Declaring Keys and Performing Lookups
February 6, 2002
When you need to look up values based on some other value -- especially when your stylesheet needs to do it a lot -- XSLT's xsl:key instruction and key() function work together to make it easy. They can also make it fast. To really appreciate the use of keys in XSLT, however, let's first look at one way to solve this problem without them. Let's say we want to add information about the shirt elements in the following document to the result tree, with the color names instead of the color codes in the result.
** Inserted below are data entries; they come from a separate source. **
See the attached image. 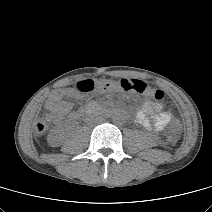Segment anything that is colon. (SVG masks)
<instances>
[{"instance_id":"5ec220e1","label":"colon","mask_w":212,"mask_h":212,"mask_svg":"<svg viewBox=\"0 0 212 212\" xmlns=\"http://www.w3.org/2000/svg\"><path fill=\"white\" fill-rule=\"evenodd\" d=\"M76 88L79 92L86 95H95L99 92L110 91L112 93H119L121 91L126 92H139L151 96L157 101H160L164 98V92L151 86L150 84L136 79H127V78H118L110 79L108 81L99 80L97 78L85 79L79 81L76 84ZM47 129V122L44 119H41L36 122L34 131L37 135L43 134ZM179 125L175 123L172 130L171 140L176 139V134L178 132Z\"/></svg>"}]
</instances>
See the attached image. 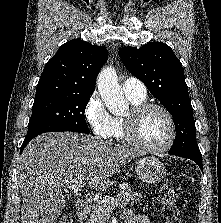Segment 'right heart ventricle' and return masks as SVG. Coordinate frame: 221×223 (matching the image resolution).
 <instances>
[{"label":"right heart ventricle","instance_id":"1","mask_svg":"<svg viewBox=\"0 0 221 223\" xmlns=\"http://www.w3.org/2000/svg\"><path fill=\"white\" fill-rule=\"evenodd\" d=\"M127 97L133 105H138V104L146 102V96L145 97H130V96H127ZM113 122H114L113 137L118 141L124 140L123 118H120V117L113 118Z\"/></svg>","mask_w":221,"mask_h":223}]
</instances>
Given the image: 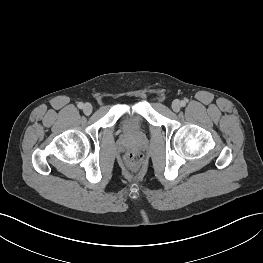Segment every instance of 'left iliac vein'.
Segmentation results:
<instances>
[{
	"label": "left iliac vein",
	"instance_id": "4c4485c4",
	"mask_svg": "<svg viewBox=\"0 0 263 263\" xmlns=\"http://www.w3.org/2000/svg\"><path fill=\"white\" fill-rule=\"evenodd\" d=\"M181 109V102L179 100H174L172 102V110L174 112H179Z\"/></svg>",
	"mask_w": 263,
	"mask_h": 263
}]
</instances>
<shirts> <colors> <color cid="c1">yellow</color> <color cid="c2">black</color> <color cid="c3">red</color> <color cid="c4">blue</color> <color cid="c5">purple</color> <color cid="c6">white</color> <color cid="c7">orange</color> <color cid="c7">green</color> </colors> <shirt colorCode="c4">oxford button-down</shirt> <shirt colorCode="c1">poly blend, straight collar</shirt> <shirt colorCode="c6">monogrammed, tab collar</shirt> </shirts>
We want the output to look like
blue oxford button-down yellow poly blend, straight collar white monogrammed, tab collar
The following stylesheet has an xsl:value-of instruction that uses an XPath expression to retrieve the contents of the colors element's appropriate color child. It does this by finding, for each shirt element, the color element whose cid attribute value matches the shirt element's color attribute value. (For example, it takes the color value of "c4" for the first shirt element and searches through the colors element's color children to find one with a cid attribute that has that same value: the one with "blue" as its contents.) Above that xsl:value-of element, an xsl:variable instruction sets the shirtColorCode variable equal to the shirt element's color attribute value, and the XPath expression has a predicate of [@cid = $shirtColorCode] to get only the color element whose cid attribute has the same value as the shirtColorCode variable.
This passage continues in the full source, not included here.